Exercise aim - How many lines in the records below contain "oleh"? Answer with the number alone.

Top of Record set

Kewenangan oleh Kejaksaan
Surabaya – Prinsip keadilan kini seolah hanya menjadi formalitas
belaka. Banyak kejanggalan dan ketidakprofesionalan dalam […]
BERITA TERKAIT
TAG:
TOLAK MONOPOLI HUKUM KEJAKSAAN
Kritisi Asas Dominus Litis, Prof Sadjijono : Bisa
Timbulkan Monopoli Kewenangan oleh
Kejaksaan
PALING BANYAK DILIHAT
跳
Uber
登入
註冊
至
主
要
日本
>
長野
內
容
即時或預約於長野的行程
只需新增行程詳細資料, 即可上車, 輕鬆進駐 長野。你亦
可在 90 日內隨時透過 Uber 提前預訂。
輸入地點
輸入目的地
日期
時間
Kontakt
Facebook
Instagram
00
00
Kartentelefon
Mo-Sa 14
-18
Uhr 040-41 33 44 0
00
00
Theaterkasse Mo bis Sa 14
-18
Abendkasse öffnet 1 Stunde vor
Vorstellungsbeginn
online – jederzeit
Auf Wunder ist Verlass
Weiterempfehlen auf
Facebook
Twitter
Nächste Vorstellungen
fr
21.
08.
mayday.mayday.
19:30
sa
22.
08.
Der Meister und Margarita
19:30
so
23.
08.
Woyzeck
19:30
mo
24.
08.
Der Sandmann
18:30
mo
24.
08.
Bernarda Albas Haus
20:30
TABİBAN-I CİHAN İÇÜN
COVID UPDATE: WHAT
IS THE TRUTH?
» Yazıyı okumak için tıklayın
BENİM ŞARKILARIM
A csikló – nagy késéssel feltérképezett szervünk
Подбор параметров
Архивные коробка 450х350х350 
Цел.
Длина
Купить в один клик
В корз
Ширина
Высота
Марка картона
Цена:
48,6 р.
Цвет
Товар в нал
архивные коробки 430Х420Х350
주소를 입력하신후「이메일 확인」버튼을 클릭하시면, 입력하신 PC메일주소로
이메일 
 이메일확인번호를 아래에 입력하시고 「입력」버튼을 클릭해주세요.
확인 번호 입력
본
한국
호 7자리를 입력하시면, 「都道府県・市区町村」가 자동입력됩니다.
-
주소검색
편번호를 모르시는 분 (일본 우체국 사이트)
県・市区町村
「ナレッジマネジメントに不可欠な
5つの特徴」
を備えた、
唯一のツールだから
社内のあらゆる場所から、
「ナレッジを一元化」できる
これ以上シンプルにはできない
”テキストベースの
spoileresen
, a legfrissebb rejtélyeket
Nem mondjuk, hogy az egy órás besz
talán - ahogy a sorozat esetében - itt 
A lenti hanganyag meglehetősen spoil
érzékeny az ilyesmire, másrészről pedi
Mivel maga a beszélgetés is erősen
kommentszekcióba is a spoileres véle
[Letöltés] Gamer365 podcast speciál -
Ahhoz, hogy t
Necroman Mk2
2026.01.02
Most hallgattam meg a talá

Bottom of Record set

Task answer - 2